The GTA IV review deadline landed this weekend and hundreds of online publications were allowed to air their thoughts and critiques of the new addition to the GTA franchise. According to metacritic at the time of writing, both the PS3 and Xbox 360 versions are not just topping the charts for their respective formats, they both have an average rating of 100, making GTA IV as close to gaming perfection as its possible to get.
So it’s fairly safe to say that the game is quite good.
It seems unlikely that it will retain its perfect metascore once the game hits retail tomorrow, especially when there’s always a temptation for other publications to buck the trend and go for the shock low score (which in this case is probably anything less than 85/100), but it looks well set to challenge Nintendo 64’s Legend of Zelda: Ocarina of Time for its current top spot.
However, no game is absolutely 100% perfect. That notion is impossible because you can never please every player all the time. I actually prefer to read the negative reviews of games anyway because it can give you a far clearer idea of the individual reviewer’s / player’s angle on a game than you can when fifty different reviews are all competing to out-gush each other. Once you know the flaws, you can decide whether you can cope with them or not.
Well there clearly aren’t many flaws to be found in GTA IV, but here’s what I’ve unearthed:
Frame rate: the bane of the Grand Theft Auto franchise. The problem is that cutting edge graphics, open world gameplay and large number so onscreen enemies puts a lot of strain on the console – it manifests its self in the frame rate dropping from silky smooth to chugging along when the action is at its peak.

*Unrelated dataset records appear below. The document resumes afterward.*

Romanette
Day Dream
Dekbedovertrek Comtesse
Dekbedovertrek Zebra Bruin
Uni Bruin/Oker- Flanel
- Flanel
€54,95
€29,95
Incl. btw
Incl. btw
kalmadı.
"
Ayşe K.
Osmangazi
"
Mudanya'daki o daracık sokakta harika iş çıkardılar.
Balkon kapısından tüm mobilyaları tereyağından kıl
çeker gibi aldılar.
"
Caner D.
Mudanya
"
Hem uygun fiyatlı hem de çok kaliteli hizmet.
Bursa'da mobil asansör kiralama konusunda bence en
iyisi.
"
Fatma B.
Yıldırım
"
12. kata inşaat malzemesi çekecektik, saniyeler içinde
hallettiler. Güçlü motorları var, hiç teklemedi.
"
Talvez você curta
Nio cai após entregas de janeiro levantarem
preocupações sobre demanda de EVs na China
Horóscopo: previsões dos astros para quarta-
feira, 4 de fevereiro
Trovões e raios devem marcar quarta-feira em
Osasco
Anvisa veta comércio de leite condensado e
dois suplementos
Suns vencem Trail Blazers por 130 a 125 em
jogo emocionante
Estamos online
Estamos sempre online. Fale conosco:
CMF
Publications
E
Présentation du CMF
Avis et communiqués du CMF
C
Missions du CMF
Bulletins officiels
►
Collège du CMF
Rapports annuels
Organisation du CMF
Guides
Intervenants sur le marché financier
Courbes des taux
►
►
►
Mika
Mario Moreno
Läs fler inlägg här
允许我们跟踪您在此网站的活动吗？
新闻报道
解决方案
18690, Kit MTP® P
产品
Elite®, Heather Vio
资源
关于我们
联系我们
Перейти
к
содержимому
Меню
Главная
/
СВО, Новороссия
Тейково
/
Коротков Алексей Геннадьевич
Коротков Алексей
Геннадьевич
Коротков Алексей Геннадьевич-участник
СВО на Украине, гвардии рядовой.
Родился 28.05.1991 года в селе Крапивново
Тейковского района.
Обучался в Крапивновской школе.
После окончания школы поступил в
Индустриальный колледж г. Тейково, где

That’s certainly true of GTA IV, but reports suggest that it only happens when there’s really an awful lot going on and thus is neither a game-breaker nor particularly surprising.

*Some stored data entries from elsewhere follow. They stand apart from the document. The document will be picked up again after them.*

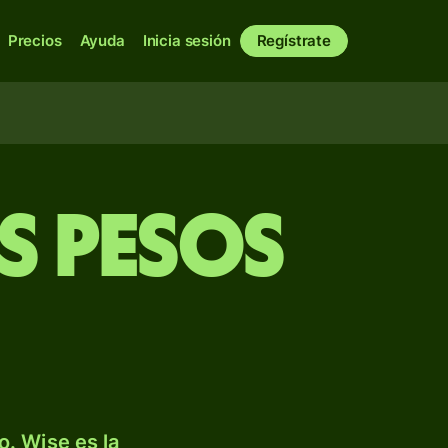
Precios
Ayuda
Inicia sesión
Regístrate
s pesos
. Wise es la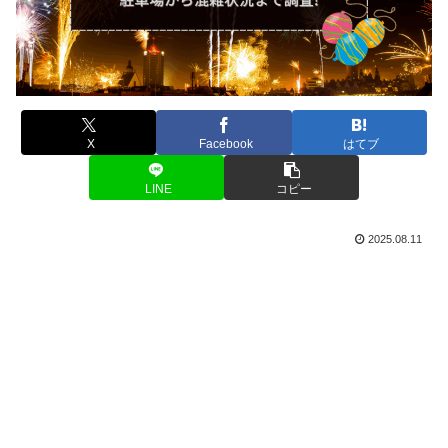
X
Facebook
はてブ
LINE
コピー
2025.08.11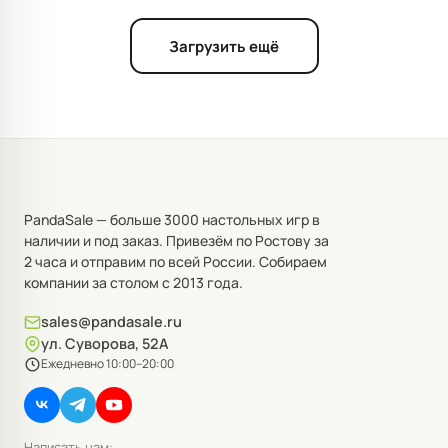
Загрузить ещё
PandaSale — больше 3000 настольных игр в
наличии и под заказ. Привезём по Ростову за
2 часа и отправим по всей России. Собираем
компании за столом с 2013 года.
sales@pandasale.ru
ул. Суворова, 52А
Ежедневно 10:00–20:00
Написать нам: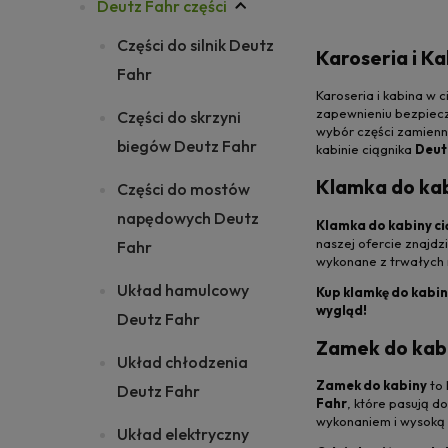
Deutz Fahr części
Części do silnik Deutz
Karoseria i K
Fahr
Karoseria i kabina w 
zapewnieniu bezpiecz
Części do skrzyni
wybór części zamienny
biegów Deutz Fahr
kabinie ciągnika
Deut
Klamka do kab
Części do mostów
napędowych Deutz
Klamka do kabiny c
naszej ofercie znajdz
Fahr
wykonane z trwałych 
Układ hamulcowy
Kup klamkę do kabin
wygląd!
Deutz Fahr
Zamek do kabi
Układ chłodzenia
Zamek do kabiny
to 
Deutz Fahr
Fahr
, które pasują d
wykonaniem i wysoką 
Układ elektryczny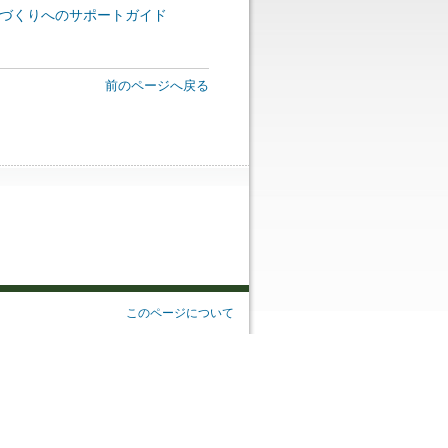
づくりへのサポートガイド
前のページへ戻る
このページについて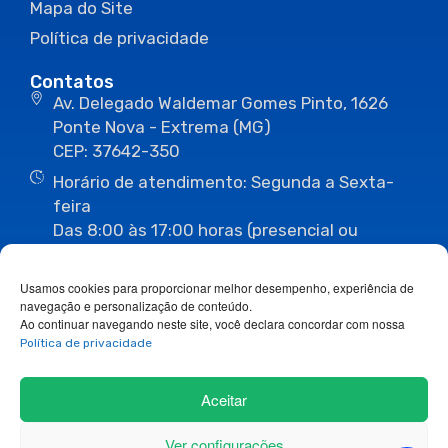
Mapa do Site
Política de privacidade
Contatos
Av. Delegado Waldemar Gomes Pinto, 1626
Ponte Nova - Extrema (MG)
CEP: 37642-350
Horário de atendimento: Segunda a Sexta-
feira
Das 8:00 às 17:00 horas (presencial ou
eletrônico)
(35) 3435-3496
(35) 3435-2623
Usamos cookies para proporcionar melhor desempenho, experiência de
(35) 3435-1112
(35) 3435-3063
navegação e personalização de conteúdo.
ouvidoria@camaraextrema.mg.gov.br
Ao continuar navegando neste site, você declara concordar com nossa
imprensa@camaraextrema.mg.gov.br
Política de privacidade
Siga-nos:
Aceitar
Ver configurações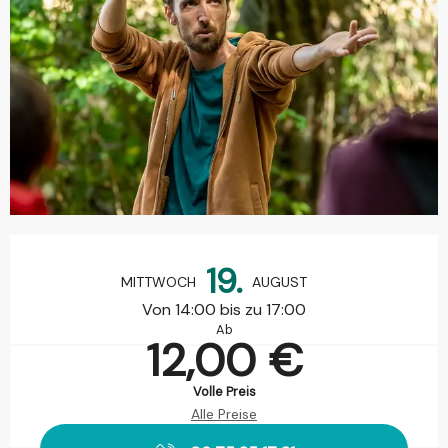
Öffnungszeiten & Kontaktdaten
19.
MITTWOCH
AUGUST
Von 14:00 bis zu 17:00
Ab
12,00 €
Volle Preis
Alle Preise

Pop-in: Again a staple of the GTA franchise; bits of scenery can be loaded late and thus create an invisible barrier to your progress, and cars, pedestrians and buildings can suddenly manifest in front of you . The worst affect this has is making high speed chases, where this problem is most apparent, seem less realistic. The general consensus is: Yes it’s an issue in GTA IV, no it isn’t enough to kill the game for you.

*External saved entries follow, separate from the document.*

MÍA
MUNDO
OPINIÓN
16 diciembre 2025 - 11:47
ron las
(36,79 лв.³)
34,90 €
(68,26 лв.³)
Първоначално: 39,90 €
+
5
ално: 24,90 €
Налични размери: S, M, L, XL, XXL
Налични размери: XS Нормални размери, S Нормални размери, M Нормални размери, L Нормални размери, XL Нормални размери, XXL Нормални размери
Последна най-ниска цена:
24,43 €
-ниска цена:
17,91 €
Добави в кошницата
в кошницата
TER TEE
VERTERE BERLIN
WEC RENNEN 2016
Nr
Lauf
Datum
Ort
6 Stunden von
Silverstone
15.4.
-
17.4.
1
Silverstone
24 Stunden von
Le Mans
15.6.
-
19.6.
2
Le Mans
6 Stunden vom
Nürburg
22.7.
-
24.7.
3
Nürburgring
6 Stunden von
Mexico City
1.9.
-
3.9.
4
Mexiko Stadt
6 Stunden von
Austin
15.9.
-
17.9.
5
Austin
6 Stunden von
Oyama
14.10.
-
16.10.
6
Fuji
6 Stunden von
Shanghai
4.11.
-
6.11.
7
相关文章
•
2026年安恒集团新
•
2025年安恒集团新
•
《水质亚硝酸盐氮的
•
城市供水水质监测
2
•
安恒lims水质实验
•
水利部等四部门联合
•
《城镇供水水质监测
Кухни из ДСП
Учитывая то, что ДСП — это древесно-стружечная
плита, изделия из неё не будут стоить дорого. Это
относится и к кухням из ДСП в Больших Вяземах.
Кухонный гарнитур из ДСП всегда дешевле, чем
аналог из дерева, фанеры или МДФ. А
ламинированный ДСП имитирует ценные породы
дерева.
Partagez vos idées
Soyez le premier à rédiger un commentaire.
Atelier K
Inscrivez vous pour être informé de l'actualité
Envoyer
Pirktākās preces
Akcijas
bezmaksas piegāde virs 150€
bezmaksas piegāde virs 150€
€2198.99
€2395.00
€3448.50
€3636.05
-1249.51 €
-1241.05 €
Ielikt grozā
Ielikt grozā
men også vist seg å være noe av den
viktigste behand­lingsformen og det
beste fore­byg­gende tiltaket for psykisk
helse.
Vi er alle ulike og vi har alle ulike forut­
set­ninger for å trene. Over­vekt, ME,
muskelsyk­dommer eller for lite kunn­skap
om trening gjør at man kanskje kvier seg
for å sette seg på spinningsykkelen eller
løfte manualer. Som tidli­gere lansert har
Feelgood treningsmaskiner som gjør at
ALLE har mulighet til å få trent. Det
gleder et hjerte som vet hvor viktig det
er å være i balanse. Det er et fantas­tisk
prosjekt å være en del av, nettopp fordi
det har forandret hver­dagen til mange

Combat: If Rockstar’s previous GTA titles have one glaring flaw, it’s the actual guns-out, on-foot combat. It was an awkward, convoluted affair which made street battles more a combination of luck and legging it wildly about like a scalded cat than actual tactical shooting. This has now had a major overhaul in IV and in the most part the results are agreed to be superb. However, like every game that uses a cover system, it can sometime be hit and miss as to whether the cover works properly and you can get caught on bits of scenery you didn’t want to. Again, although an issue, it’s not a serious one, but we’ll have to wait for the full multiplayer to be up and running before passing final judgement on it.
Difficulty: A contentious one this because there are several conflicting opinions on it. Kotaku reckons that some of the missions are tricky enough to be frustrating, requiring several restarts and possibly some angry controller flinging. No biggie; there’s got to be some challenge after all. At the same time other publications say that the 90 strong mission line-up can be completed on your first or second attempt. In either case, the new, hugely hyped online modes should be enough to give the game lasting appeal if the single player mission prove to tough or not tough enough.
And that’s it. This could be as close to gaming perfection as you’re likely to see this generation. It’s due out tomorrow, although a lot of stores will be opening at midnight for the desperate masses. Stocks are low so if you haven’t pre-ordered a copy, your best bet is to try out of town retailers and as early in the morning as you can.